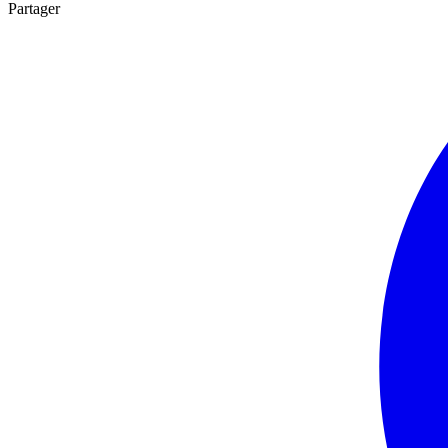
Partager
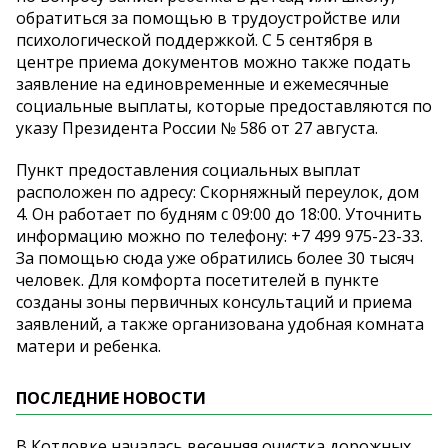
обратиться за помощью в трудоустройстве или
психологической поддержкой. С 5 сентября в
центре приема документов можно также подать
заявление на единовременные и ежемесячные
социальные выплаты, которые предоставляются по
указу Президента России № 586 от 27 августа.
Пункт предоставления социальных выплат
расположен по адресу: Скорняжный переулок, дом
4. Он работает по будням с 09:00 до 18:00. Уточнить
информацию можно по телефону: +7 499 975-23-33.
За помощью сюда уже обратились более 30 тысяч
человек. Для комфорта посетителей в пункте
созданы зоны первичных консультаций и приема
заявлений, а также организована удобная комната
матери и ребенка.
ПОСЛЕДНИЕ НОВОСТИ
В Котловке началась весенняя очистка дорожных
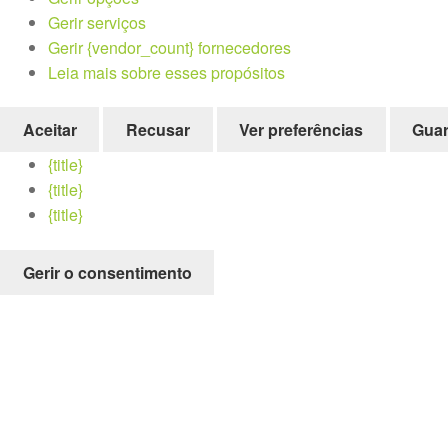
Gerir serviços
Gerir {vendor_count} fornecedores
Leia mais sobre esses propósitos
Aceitar
Recusar
Ver preferências
Guar
{title}
{title}
{title}
Gerir o consentimento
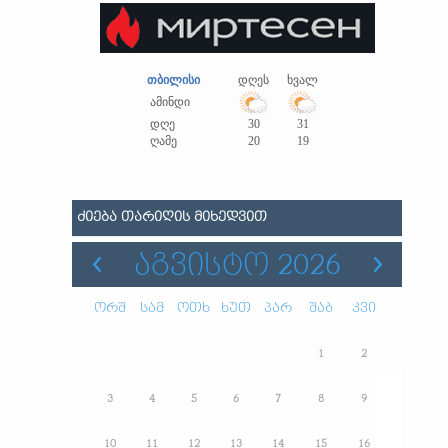
თბილისი
დღეს
ხვალ
ამინდი
დღე
30
31
ღამე
20
19
ᲫᲘᲔᲑᲐ ᲗᲐᲠᲘᲦᲘᲡ ᲛᲘᲮᲔᲓᲕᲘᲗ
ᲐᲒᲕᲘᲡᲢᲝ 2026
ორშ
სამ
ოთხ
ხუთ
პარ
შაბ
კვი
1
2
3
4
5
6
7
8
9
10
11
12
13
14
15
16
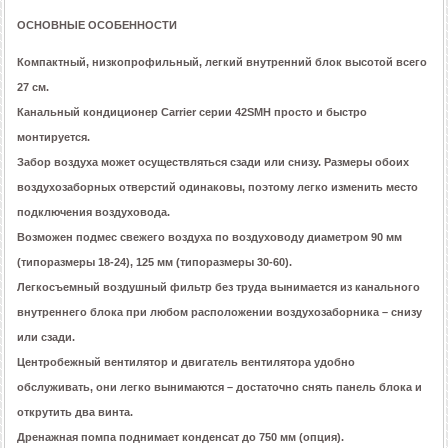
ОСНОВНЫЕ ОСОБЕННОСТИ
Компактный, низкопрофильный, легкий внутренний блок высотой всего
27 см.
Канальный кондиционер Carrier серии 42SMH просто и быстро
монтируется.
Забор воздуха может осуществляться сзади или снизу. Размеры обоих
воздухозаборных отверстий одинаковы, поэтому легко изменить место
подключения воздуховода.
Возможен подмес свежего воздуха по воздуховоду диаметром 90 мм
(типоразмеры 18-24), 125 мм (типоразмеры 30-60).
Легкосъемный воздушный фильтр без труда вынимается из канального
внутреннего блока при любом расположении воздухозаборника – снизу
или сзади.
Центробежный вентилятор и двигатель вентилятора удобно
обслуживать, они легко вынимаются – достаточно снять панель блока и
открутить два винта.
Дренажная помпа поднимает конденсат до 750 мм (опция).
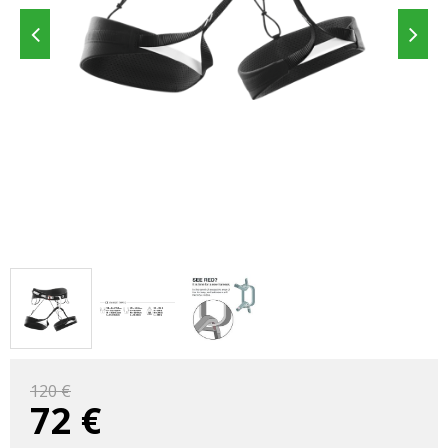
120 €
72
€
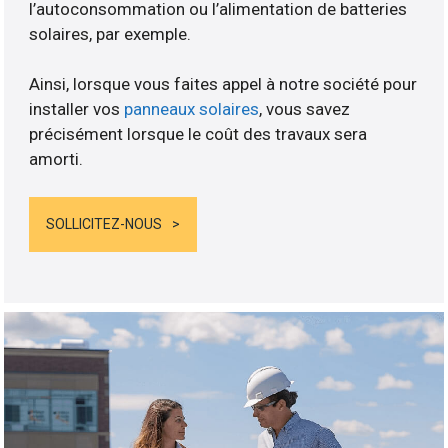
l’autoconsommation ou l’alimentation de batteries
solaires, par exemple.
Ainsi, lorsque vous faites appel à notre société pour
installer vos
panneaux solaires
, vous savez
précisément lorsque le coût des travaux sera
amorti.
SOLLICITEZ-NOUS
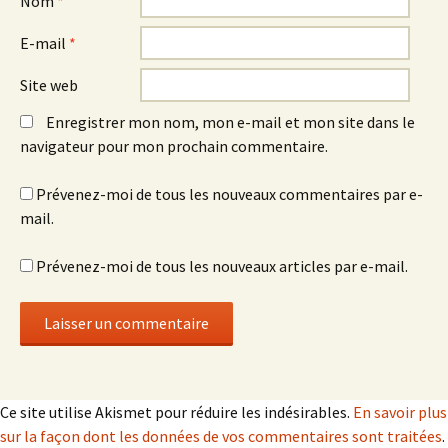
Nom
*
E-mail
*
Site web
Enregistrer mon nom, mon e-mail et mon site dans le
navigateur pour mon prochain commentaire.
Prévenez-moi de tous les nouveaux commentaires par e-
mail.
Prévenez-moi de tous les nouveaux articles par e-mail.
Ce site utilise Akismet pour réduire les indésirables.
En savoir plus
sur la façon dont les données de vos commentaires sont traitées
.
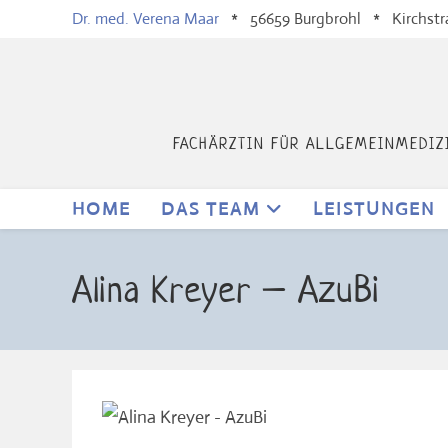
Zum
Dr. med. Verena Maar
* 56659 Burgbrohl * Kirchstra
Inhalt
springen
FACHÄRZTIN FÜR ALLGEMEINMEDIZI
HOME
DAS TEAM
LEISTUNGEN
Alina Kreyer – AzuBi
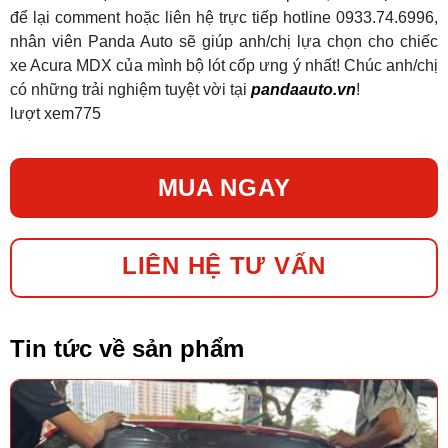
để lại comment hoặc liên hệ trực tiếp hotline 0933.74.6996,
nhân viên Panda Auto sẽ giúp anh/chị lựa chọn cho chiếc
xe Acura MDX của mình bộ lót cốp ưng ý nhất! Chúc anh/chị
có những trải nghiệm tuyệt vời tại
pandaauto.vn
!
lượt xem
775
MUA NGAY
LIÊN HỆ TƯ VẤN
Tin tức về sản phẩm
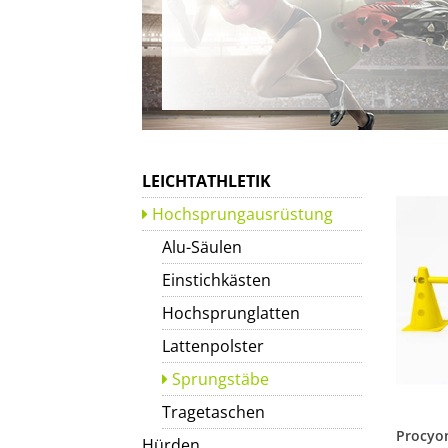
LEICHTATHLETIK
Hochsprungausrüstung
Alu-Säulen
Einstichkästen
Hochsprunglatten
Lattenpolster
Sprungstäbe
Tragetaschen
Hürden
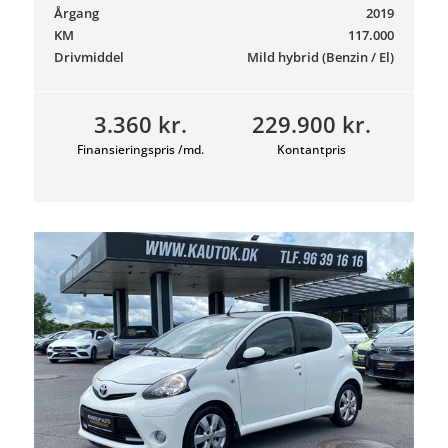
Årgang
2019
KM
117.000
Drivmiddel
Mild hybrid (Benzin / El)
3.360 kr.
229.900 kr.
Finansieringspris /md.
Kontantpris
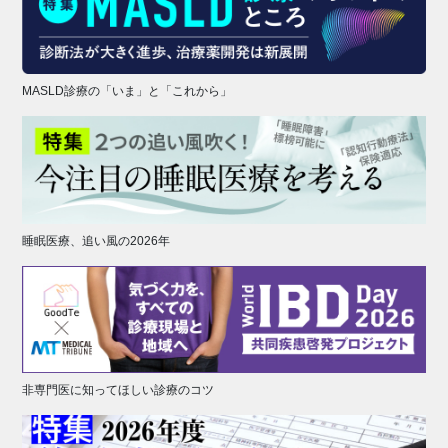
MASLD診療の「いま」と「これから」
睡眠医療、追い風の2026年
非専門医に知ってほしい診療のコツ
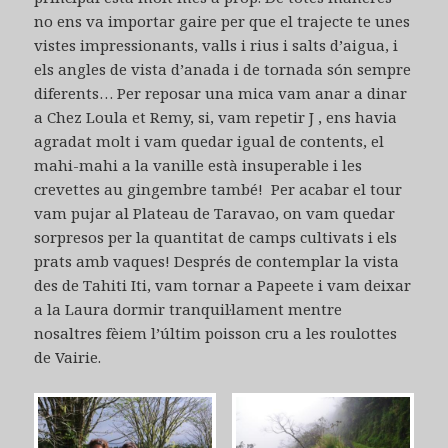
no ens va importar gaire per que el trajecte te unes
vistes impressionants, valls i rius i salts d’aigua, i
els angles de vista d’anada i de tornada són sempre
diferents… Per reposar una mica vam anar a dinar
a Chez Loula et Remy, si, vam repetir J , ens havia
agradat molt i vam quedar igual de contents, el
mahi-mahi a la vanille està insuperable i les
crevettes au gingembre també! Per acabar el tour
vam pujar al Plateau de Taravao, on vam quedar
sorpresos per la quantitat de camps cultivats i els
prats amb vaques! Després de contemplar la vista
des de Tahiti Iti, vam tornar a Papeete i vam deixar
a la Laura dormir tranquil·lament mentre
nosaltres fèiem l’últim poisson cru a les roulottes
de Vairie.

**EXERCISE**
Provide a precise transcription of the listing, excluding each picture.

**RESPONSE AREA**
Partager
обратиться за помощью в трудоустройстве или
психологической поддержкой. С 5 сентября в
центре приема документов можно также подать
заявление на единовременные и ежемесячные
социальные выплаты, которые предоставляются по
указу Президента России № 586 от 27 августа.
Пункт предоставления социальных выплат
расположен по адресу: Скорняжный переулок, дом
4. Он работает по будням с 09:00 до 18:00. Уточнить
информацию можно по телефону: +7 499 975-23-33.
За помощью сюда уже обратились более 30 тысяч
человек. Для комфорта посетителей в пункте
созданы зоны первичных консультаций и приема
заявлений, а также организована удобная комната
матери и ребенка.
ПОСЛЕДНИЕ НОВОСТИ
В Котловке началась весенняя очистка дорожных
Gerir serviços
Gerir {vendor_count} fornecedores
Leia mais sobre esses propósitos
Aceitar
Recusar
Ver preferências
Guar
{title}
{title}
{title}
Gerir o consentimento
თბილისი
დღეს
ხვალ
ამინდი
დღე
30
31
ღამე
20
19
ᲫᲘᲔᲑᲐ ᲗᲐᲠᲘᲦᲘᲡ ᲛᲘᲮᲔᲓᲕᲘᲗ
ᲐᲒᲕᲘᲡᲢᲝ 2026
ორშ
სამ
ოთხ
ხუთ
პარ
შაბ
კვი
1
2
3
4
5
6
7
8
9
10
11
12
13
14
15
16
ОСНОВНЫЕ ОСОБЕННОСТИ
Компактный, низкопрофильный, легкий внутренний блок высотой всего
27 см.
Канальный кондиционер Carrier серии 42SMH просто и быстро
монтируется.
Забор воздуха может осуществляться сзади или снизу. Размеры обоих
воздухозаборных отверстий одинаковы, поэтому легко изменить место
подключения воздуховода.
Возможен подмес свежего воздуха по воздуховоду диаметром 90 мм
(типоразмеры 18-24), 125 мм (типоразмеры 30-60).
Легкосъемный воздушный фильтр без труда вынимается из канального
внутреннего блока при любом расположении воздухозаборника – снизу
или сзади.
Центробежный вентилятор и двигатель вентилятора удобно
обслуживать, они легко вынимаются – достаточно снять панель блока и
открутить два винта.
Дренажная помпа поднимает конденсат до 750 мм (опция).
120 €
72
€
l’autoconsommation ou l’alimentation de batteries
solaires, par exemple.
Ainsi, lorsque vous faites appel à notre société pour
installer vos
panneaux solaires
, vous savez
précisément lorsque le coût des travaux sera
amorti.
SOLLICITEZ-NOUS
Nom
*
E-mail
*
Site web
Enregistrer mon nom, mon e-mail et mon site dans le
navigateur pour mon prochain commentaire.
Prévenez-moi de tous les nouveaux commentaires par e-
mail.
Prévenez-moi de tous les nouveaux articles par e-mail.
Ce site utilise Akismet pour réduire les indésirables.
En savoir plus
sur la façon dont les données de vos commentaires sont traitées
.
Zum
Dr. med. Verena Maar
* 56659 Burgbrohl * Kirchstra
Inhalt
springen
FACHÄRZTIN FÜR ALLGEMEINMEDIZI
HOME
DAS TEAM
LEISTUNGEN
Alina Kreyer – AzuBi
để lại comment hoặc liên hệ trực tiếp hotline 0933.74.6996,
nhân viên Panda Auto sẽ giúp anh/chị lựa chọn cho chiếc
xe Acura MDX của mình bộ lót cốp ưng ý nhất! Chúc anh/chị
có những trải nghiệm tuyệt vời tại
pandaauto.vn
!
lượt xem
775
MUA NGAY
LIÊN HỆ TƯ VẤN
Tin tức về sản phẩm
LEICHTATHLETIK
Hochsprungausrüstung
Alu-Säulen
Einstichkästen
Hochsprunglatten
Lattenpolster
Sprungstäbe
Tragetaschen
Hürden
Årgang
2019
KM
117.000
Drivmiddel
Mild hybrid (Benzin / El)
3.360 kr.
229.900 kr.
Finansieringspris /md.
Kontantpris
MASLD診療の「いま」と「これから」
睡眠医療、追い風の2026年
非専門医に知ってほしい診療のコツ
no ens va importar gaire per que el trajecte te unes
vistes impressionants, valls i rius i salts d’aigua, i
els angles de vista d’anada i de tornada són sempre
diferents… Per reposar una mica vam anar a dinar
a Chez Loula et Remy, si, vam repetir J , ens havia
agradat molt i vam quedar igual de contents, el
mahi-mahi a la vanille està insuperable i les
crevettes au gingembre també! Per acabar el tour
vam pujar al Plateau de Taravao, on vam quedar
sorpresos per la quantitat de camps cultivats i els
prats amb vaques! Després de contemplar la vista
des de Tahiti Iti, vam tornar a Papeete i vam deixar
a la Laura dormir tranquil·lament mentre
nosaltres fèiem l’últim poisson cru a les roulottes
de Vairie.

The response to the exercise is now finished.